Ms. Pyper is an active member of the Criminal Lawyer’s Association, The Refugee Lawyer’s Association, The Toronto Lawyer’s Association, The Hamilton Lawyer’s Association, The Prison Lawyer’s Association, and the Canadian Association of Refugee Lawyers. She is committed to continuously learning and improving her advocacy and has been invited to speak at CPD programs in both Canada and in the US. In 2018, she further developed her advocacy skills by attending a two-week trial advocacy course in Macon, Georgia hosted by the National Association of Criminal Defence Lawyers which is taught by public defenders and has a rigorous application process.
Ms. Pyper has been a member in good standing of the Law Society of Ontario (“LSO”) for 6 years.
Dedicated to Helping Vulnerable and Underserved Clients, Ms. Pyper went into law because she wanted to help people. As noted above, during her undergraduate degree at the University of Toronto, Allison traveled abroad to work with refugees in India and then to work in teaching and construction in a low-income community in South Africa. These experiences engendered in her a passion for refugee rights, which prompted her to work as a research associate with El-Farouk Khaki in 2009, a prominent Toronto refugee lawyer and human rights activist who Ms. Pyper is still proud to count as a mentor and a friend.
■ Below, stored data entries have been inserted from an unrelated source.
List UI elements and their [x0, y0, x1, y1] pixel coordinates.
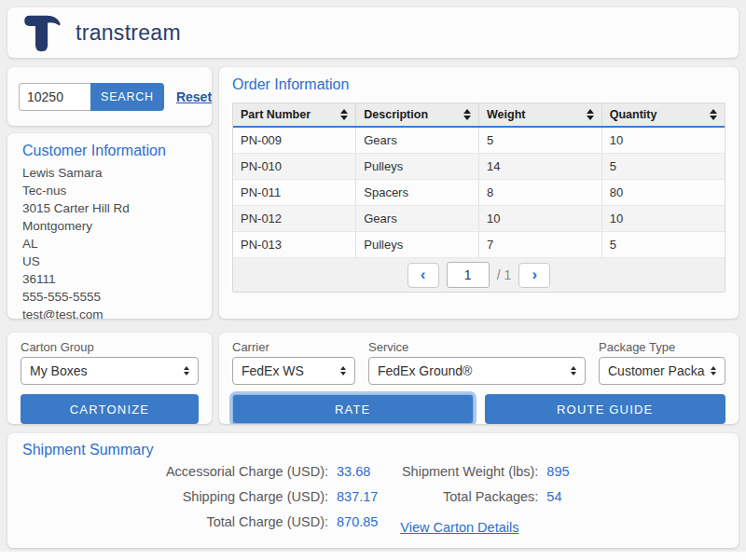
column-header-part-number[interactable]: Part Number — [233, 103, 356, 127]
package-type-select[interactable]: Customer Package — [599, 357, 725, 385]
customer-street: 3015 Carter Hill Rd — [22, 199, 197, 217]
reset-link[interactable]: Reset — [176, 89, 212, 104]
footer-strip — [0, 552, 746, 560]
column-header-weight[interactable]: Weight — [479, 103, 602, 127]
order-items-table: Part Number Description Weight Quan — [232, 102, 725, 293]
customer-phone: 555-555-5555 — [22, 288, 197, 306]
summary-row-accessorial: Accessorial Charge (USD): 33.68 — [22, 464, 378, 489]
prev-page-button[interactable]: ‹ — [408, 263, 439, 288]
pagination-bar: ‹ / 1 › — [233, 258, 725, 292]
summary-row-total-charge: Total Charge (USD): 870.85 — [22, 514, 378, 540]
rate-button[interactable]: RATE — [232, 394, 474, 424]
customer-company: Tec-nus — [22, 182, 197, 199]
summary-row-packages: Total Packages: 54 — [400, 489, 724, 514]
table-row: PN-011Spacers 880 — [233, 180, 725, 206]
total-packages-value: 54 — [546, 489, 561, 504]
carton-group-label: Carton Group — [21, 340, 199, 354]
summary-row-shipping: Shipping Charge (USD): 837.17 — [22, 489, 378, 514]
sort-icon[interactable] — [587, 109, 594, 120]
customer-state: AL — [22, 235, 197, 253]
column-header-quantity[interactable]: Quantity — [601, 103, 725, 127]
rating-panel: Carrier FedEx WS Service FedEx Ground® P… — [219, 333, 739, 424]
order-search-panel: SEARCH Reset — [7, 67, 212, 126]
search-button[interactable]: SEARCH — [90, 83, 164, 111]
package-type-label: Package Type — [599, 340, 725, 354]
sort-icon[interactable] — [340, 109, 348, 120]
customer-zip: 36111 — [22, 270, 197, 288]
select-arrows-icon — [711, 366, 716, 376]
select-arrows-icon — [184, 366, 189, 376]
next-page-button[interactable]: › — [518, 263, 550, 288]
select-arrows-icon — [571, 366, 576, 376]
customer-country: US — [22, 253, 197, 270]
shipping-charge-value: 837.17 — [337, 489, 378, 504]
service-select[interactable]: FedEx Ground® — [368, 357, 586, 385]
table-header-row: Part Number Description Weight Quan — [233, 103, 725, 127]
order-information-panel: Order Information Part Number Descriptio… — [219, 67, 739, 319]
route-guide-button[interactable]: ROUTE GUIDE — [485, 394, 726, 424]
total-charge-value: 870.85 — [337, 514, 378, 529]
cartonize-button[interactable]: CARTONIZE — [21, 394, 199, 424]
table-row: PN-013Pulleys 75 — [233, 232, 725, 258]
carrier-label: Carrier — [232, 340, 355, 354]
table-row: PN-010Pulleys 145 — [233, 154, 725, 180]
shipment-summary-panel: Shipment Summary Accessorial Charge (USD… — [7, 433, 739, 548]
sort-icon[interactable] — [463, 109, 471, 120]
carrier-select[interactable]: FedEx WS — [232, 357, 355, 385]
transtream-app: transtream SEARCH Reset Customer Informa… — [0, 0, 746, 560]
chevron-left-icon: ‹ — [421, 266, 426, 282]
carton-group-panel: Carton Group My Boxes CARTONIZE — [7, 333, 212, 424]
logo-wordmark: transtream — [76, 20, 181, 46]
shipment-summary-title: Shipment Summary — [22, 442, 724, 458]
service-label: Service — [368, 340, 586, 354]
select-arrows-icon — [340, 366, 346, 376]
transtream-logo-icon — [22, 12, 62, 53]
page-count-label: / 1 — [497, 267, 512, 282]
app-header: transtream — [7, 7, 739, 58]
customer-email: test@test.com — [22, 306, 197, 319]
summary-row-weight: Shipment Weight (lbs): 895 — [400, 464, 724, 489]
view-carton-details-link[interactable]: View Carton Details — [400, 520, 518, 535]
accessorial-charge-value: 33.68 — [337, 464, 370, 479]
column-header-description[interactable]: Description — [356, 103, 479, 127]
page-number-input[interactable] — [447, 262, 490, 288]
customer-information-panel: Customer Information Lewis Samara Tec-nu… — [7, 133, 212, 319]
chevron-right-icon: › — [532, 266, 537, 282]
table-row: PN-012Gears 1010 — [233, 206, 725, 232]
shipment-weight-value: 895 — [546, 464, 569, 479]
order-information-title: Order Information — [232, 76, 725, 93]
sort-icon[interactable] — [710, 109, 717, 120]
carton-group-select[interactable]: My Boxes — [21, 357, 199, 385]
customer-name: Lewis Samara — [22, 164, 197, 182]
order-number-input[interactable] — [19, 83, 90, 111]
table-row: PN-009Gears 510 — [233, 127, 725, 154]
customer-city: Montgomery — [22, 217, 197, 235]
customer-information-title: Customer Information — [22, 143, 197, 159]
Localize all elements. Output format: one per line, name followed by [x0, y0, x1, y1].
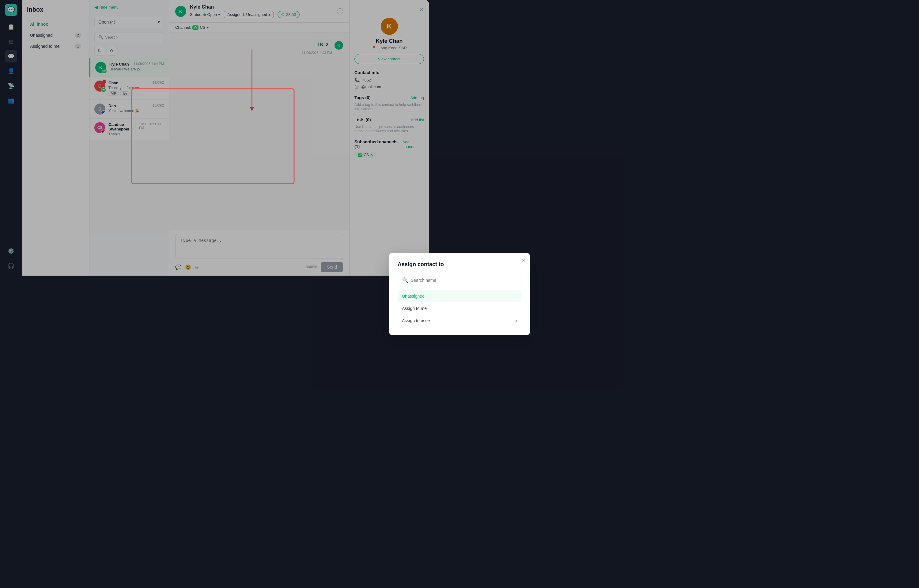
svg-rect-2 — [132, 89, 294, 184]
modal-title: Assign contact to — [397, 261, 429, 268]
modal-search-bar[interactable]: 🔍 — [397, 274, 429, 276]
modal-overlay[interactable]: Assign contact to × 🔍 Unassigned Assign … — [0, 0, 429, 276]
annotation-svg — [0, 0, 429, 276]
assign-modal: Assign contact to × 🔍 Unassigned Assign … — [389, 253, 429, 276]
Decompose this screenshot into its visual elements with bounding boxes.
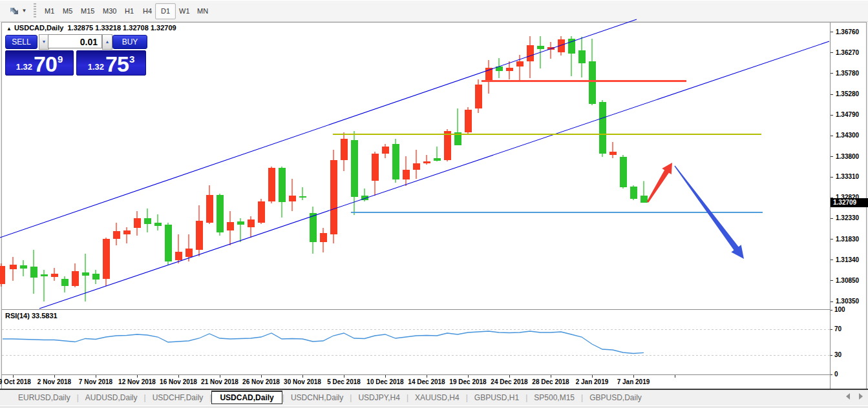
chart-window [1, 22, 867, 389]
price-tick-label: 1.31830 [836, 236, 859, 243]
timeframe-button-mn[interactable]: MN [191, 3, 214, 19]
toolbar-drag-handle[interactable] [34, 3, 36, 18]
date-tick-label: 2 Nov 2018 [37, 378, 71, 385]
price-tick-label: 1.36760 [836, 28, 859, 36]
date-tick-label: 5 Dec 2018 [327, 378, 361, 385]
chart-tab-usdcad-daily[interactable]: USDCAD,Daily [211, 391, 282, 404]
date-tick-label: 10 Dec 2018 [366, 378, 403, 385]
price-tick-label: 1.30850 [836, 277, 859, 284]
price-tick-label: 1.34790 [836, 111, 859, 118]
date-tick-label: 7 Jan 2019 [617, 378, 650, 385]
price-tick-label: 1.32330 [836, 214, 859, 221]
dropdown-caret-icon: ▼ [22, 8, 27, 14]
date-tick-label: 24 Dec 2018 [491, 378, 527, 385]
chart-title: ▲USDCAD,Daily 1.32875 1.33218 1.32708 1.… [6, 24, 176, 32]
date-tick-label: 29 Oct 2018 [0, 378, 31, 385]
date-tick-label: 30 Nov 2018 [284, 378, 321, 385]
lot-size-input[interactable]: 0.01 [48, 34, 102, 48]
price-tick-label: 1.31340 [836, 256, 859, 263]
price-tick-label: 1.36270 [836, 49, 859, 56]
date-tick-label: 2 Jan 2019 [576, 378, 609, 385]
buy-price-prefix: 1.32 [88, 62, 104, 72]
buy-price-pip: 3 [129, 54, 134, 65]
price-tick-label: 1.30350 [836, 298, 859, 305]
buy-price-main: 75 [105, 54, 129, 74]
date-tick-label: 26 Nov 2018 [242, 378, 280, 385]
top-toolbar: ▼ M1M5M15M30H1H4D1W1MN [0, 0, 868, 22]
chart-ohlc-values: 1.32875 1.33218 1.32708 1.32709 [67, 24, 176, 32]
rsi-tick-label: 0 [834, 371, 838, 378]
one-click-trading-panel: SELL ▼ 0.01 ▲ BUY 1.32 70 9 1.32 75 3 [5, 34, 147, 76]
rsi-panel-separator[interactable] [2, 309, 830, 310]
rsi-tick-label: 100 [834, 306, 845, 313]
price-tick-label: 1.35280 [836, 90, 859, 97]
chart-tools-icon[interactable]: ▼ [5, 3, 30, 18]
chart-tab-audusd-daily[interactable]: AUDUSD,Daily [79, 392, 144, 403]
chart-tab-gbpusd-daily[interactable]: GBPUSD,Daily [583, 392, 648, 403]
chart-tab-xauusd-h4[interactable]: XAUUSD,H4 [408, 392, 466, 403]
sell-button[interactable]: SELL [5, 35, 37, 49]
date-tick-label: 19 Dec 2018 [449, 378, 486, 385]
sell-price-prefix: 1.32 [16, 62, 32, 72]
tab-scroll-right-icon[interactable] [859, 393, 863, 400]
buy-button[interactable]: BUY [112, 35, 147, 49]
date-tick-label: 12 Nov 2018 [118, 378, 156, 385]
chart-tab-usdchf-daily[interactable]: USDCHF,Daily [146, 392, 210, 403]
chart-symbol-label: USDCAD,Daily [14, 24, 63, 32]
sell-price-main: 70 [34, 54, 57, 74]
rsi-indicator-label: RSI(14) 33.5831 [5, 312, 58, 320]
lot-increase-button[interactable]: ▲ [102, 34, 112, 50]
chart-tab-bar: EURUSD,Daily|AUDUSD,Daily|USDCHF,Daily|U… [0, 390, 868, 405]
rsi-tick-label: 30 [834, 351, 842, 358]
date-tick-label: 14 Dec 2018 [408, 378, 445, 385]
chart-tab-eurusd-daily[interactable]: EURUSD,Daily [12, 392, 77, 403]
tab-scroll-left-icon[interactable] [846, 393, 850, 400]
status-strip [0, 405, 868, 408]
price-tick-label: 1.35780 [836, 70, 859, 77]
date-tick-label: 7 Nov 2018 [79, 378, 112, 385]
buy-price-display[interactable]: 1.32 75 3 [76, 50, 146, 76]
date-tick-label: 28 Dec 2018 [532, 378, 569, 385]
collapse-marker-icon[interactable]: ▲ [6, 26, 12, 32]
time-axis-separator [2, 374, 830, 375]
chart-tab-sp500-m15[interactable]: SP500,M15 [527, 392, 581, 403]
date-tick-label: 21 Nov 2018 [201, 378, 238, 385]
tab-scroll-buttons [846, 393, 863, 400]
sell-price-pip: 9 [58, 54, 63, 65]
price-tick-label: 1.33310 [836, 173, 859, 180]
price-tick-label: 1.34300 [836, 132, 859, 139]
chart-tab-gbpusd-h1[interactable]: GBPUSD,H1 [468, 392, 525, 403]
rsi-tick-label: 70 [834, 325, 842, 332]
chart-tab-usdcnh-daily[interactable]: USDCNH,Daily [284, 392, 350, 403]
arrows-glyph-icon [8, 6, 20, 16]
chart-tab-usdjpy-h4[interactable]: USDJPY,H4 [352, 392, 406, 403]
price-tick-label: 1.33800 [836, 153, 859, 160]
current-price-tag: 1.32709 [831, 198, 868, 207]
sell-price-display[interactable]: 1.32 70 9 [5, 50, 74, 76]
date-tick-label: 16 Nov 2018 [160, 378, 197, 385]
When studying law at Bond University, Ms. Pyper earned course credit by working with a pro bono legal clinic which served people who couldn’t afford a private lawyer but were ineligible for legal aid. She developed a passion for serving those who might otherwise fall through the cracks of the justice system. She then articled at Queensland Public Interest Law Clinic, a non-profit community-based legal service that coordinates the provision of legal services for individuals who can’t afford a lawyer.
Since launching her own practice in 2016, Ms. Pyper has narrowed her practice to focus exclusively on criminal, immigration, and mental health law. She also has a keen interest and focus on the overlap between these three areas of practice. As such, her practice predominantly serves marginalized communities. Many of her clients struggle with mental-health disabilities or have limited English language skills. Instead of pursuing more lucrative areas of law, she has focused her practice on helping to fill the justice gap and serving those who may otherwise have difficulty obtaining advice and representation.